A complete postmortem necropsy and histopathology examination were performed in all the cases less than 24 h after death.

For the histological examination, samples were fixed in 10% buffered neutral formalin and routinely embedded in paraffin, and 4-μm sections were prepared and stained with hematoxylin-eosin (H-E).

During the necropsy, samples of the gastric content and from the baits were collected and submitted for toxicological examination.

In this study, the toxicological examination was performed by gas chromatography coupled with triple quadrupole mass spectrometry (GC-MS/MS) using solid (bait) and liquid samples (gastric content) [26, 45]. In all the cases, the samples indicated carbofuran intoxication.

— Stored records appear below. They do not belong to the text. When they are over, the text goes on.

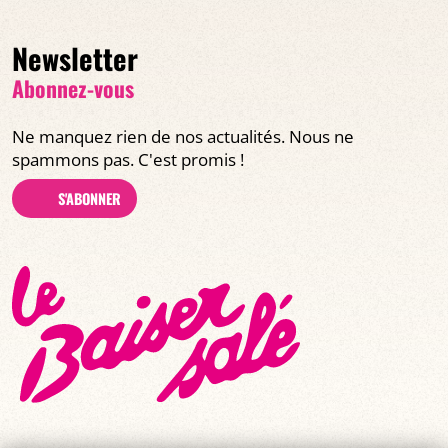
Newsletter
Abonnez-vous
Ne manquez rien de nos actualités. Nous ne
spammons pas. C'est promis !
S'ABONNER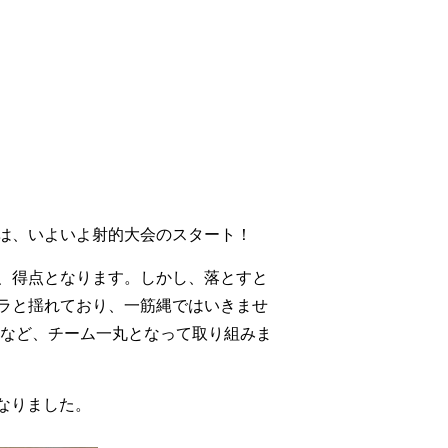
とは、いよいよ射的大会のスタート！
、得点となります。しかし、落とすと
ラと揺れており、一筋縄ではいきませ
つなど、チーム一丸となって取り組みま
なりました。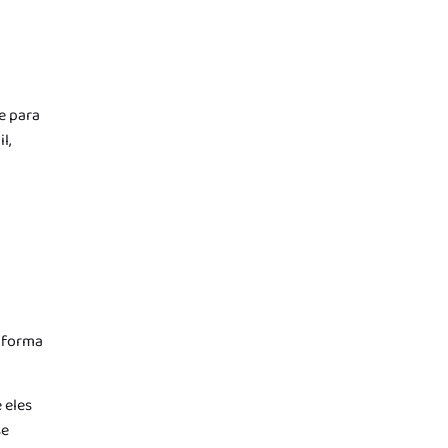
e para
l,
e forma
 eles
se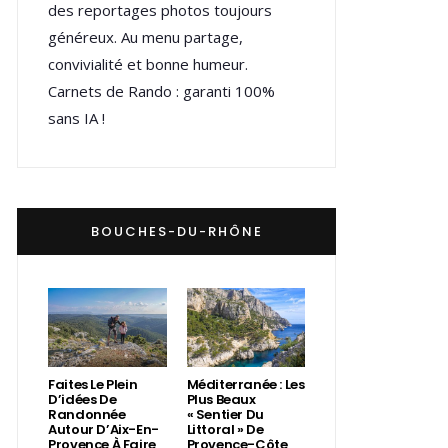
des reportages photos toujours
généreux. Au menu partage,
convivialité et bonne humeur.
Carnets de Rando : garanti 100%
sans IA !
BOUCHES-DU-RHÔNE
Faites Le Plein
Méditerranée : Les
D’idées De
Plus Beaux
Randonnée
« Sentier Du
Autour D’Aix-En-
Littoral » De
Provence À Faire
Provence-Côte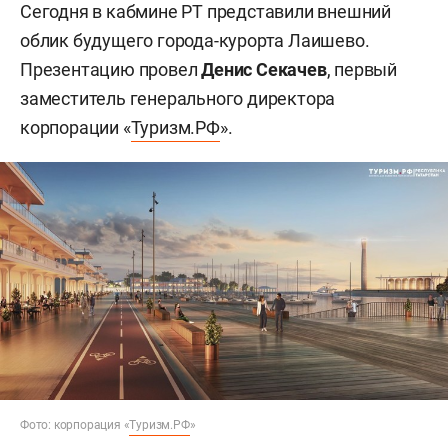
Сегодня в кабмине РТ представили внешний
облик будущего города-курорта Лаишево.
Презентацию провел
Денис Секачев
, первый
заместитель генерального директора
корпорации «
Туризм.РФ
».
Фото: корпорация «
Туризм.РФ
»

The analysis was conducted by the national reference laboratory of the National Sanitary Veterinary and Food Safety Agency of Romania in Cluj-Napoca using standard Romanian methods: SR EN 1528–2:2003 and SR EN 1528–1,3,4:2004 [45, 46] which use as reference documents: Regulation (EC) No 396/2005 of the European Parliament and of the Council of 23 February 2005 on maximum residue levels of pesticides in or on food and feed of plant and animal origin and amending Council Directive 91/414/EECText with EEA relevance; 2002/657/EC: Commission Decision of 12 August 2002 implementing Council Directive 96/23/EC concerning the performance of analytical methods and the interpretation of results and SANCO/2004/2726-rev 4-December 20,081 Guidelines for the implementation of decision 2002/657/EC 2. The validation parameters were: linearity, selectivity, limit of detection (LOD, 3 μg/kg), limit of quantitation (LOQ, 10 μg/kg), recovery, repeatability, reproducibility, stability, robustness and matrix effect.

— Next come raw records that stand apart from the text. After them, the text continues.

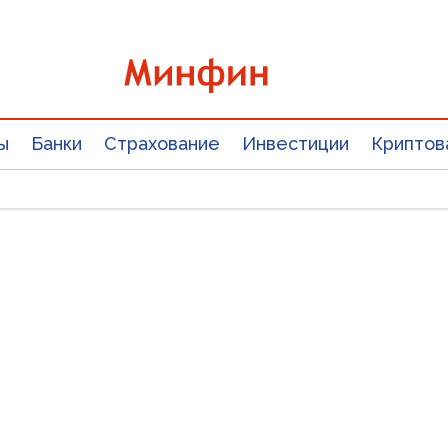
ы
Банки
Страхование
Инвестиции
Криптов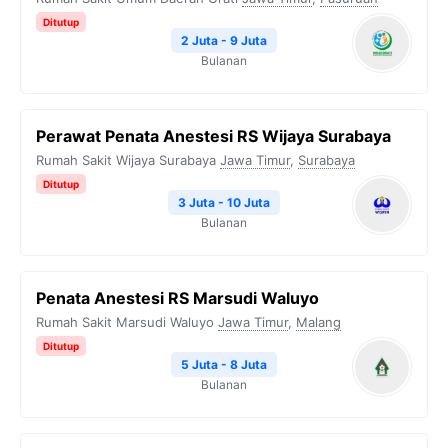
Ditutup
2 Juta - 9 Juta
Bulanan
Perawat Penata Anestesi RS Wijaya Surabaya
Rumah Sakit Wijaya Surabaya
Jawa Timur
,
Surabaya
Ditutup
3 Juta - 10 Juta
Bulanan
Penata Anestesi RS Marsudi Waluyo
Rumah Sakit Marsudi Waluyo
Jawa Timur
,
Malang
Ditutup
5 Juta - 8 Juta
Bulanan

For the toxicological exam, 5-g samples were extracted by acetone, homogenized after adding methylene chloride and ethyl acetate and centrifuged. The whole organic extract was evaporated to dryness under gentle nitrogen stream at about 40 °C with a nitrogen evaporator. Then, they were quantitatively passed through a gel-permeation purification vial, and a mixture of cyclohexane and ethyl acetate was added. The purified samples were evaporated to dryness under gentle nitrogen stream at about 40 °C in the nitrogen evaporator. Hexane was added to the residue, and the mixture was stirred, sonicated, centrifuged and then injected into the GC-MS/MS equipment [45, 46].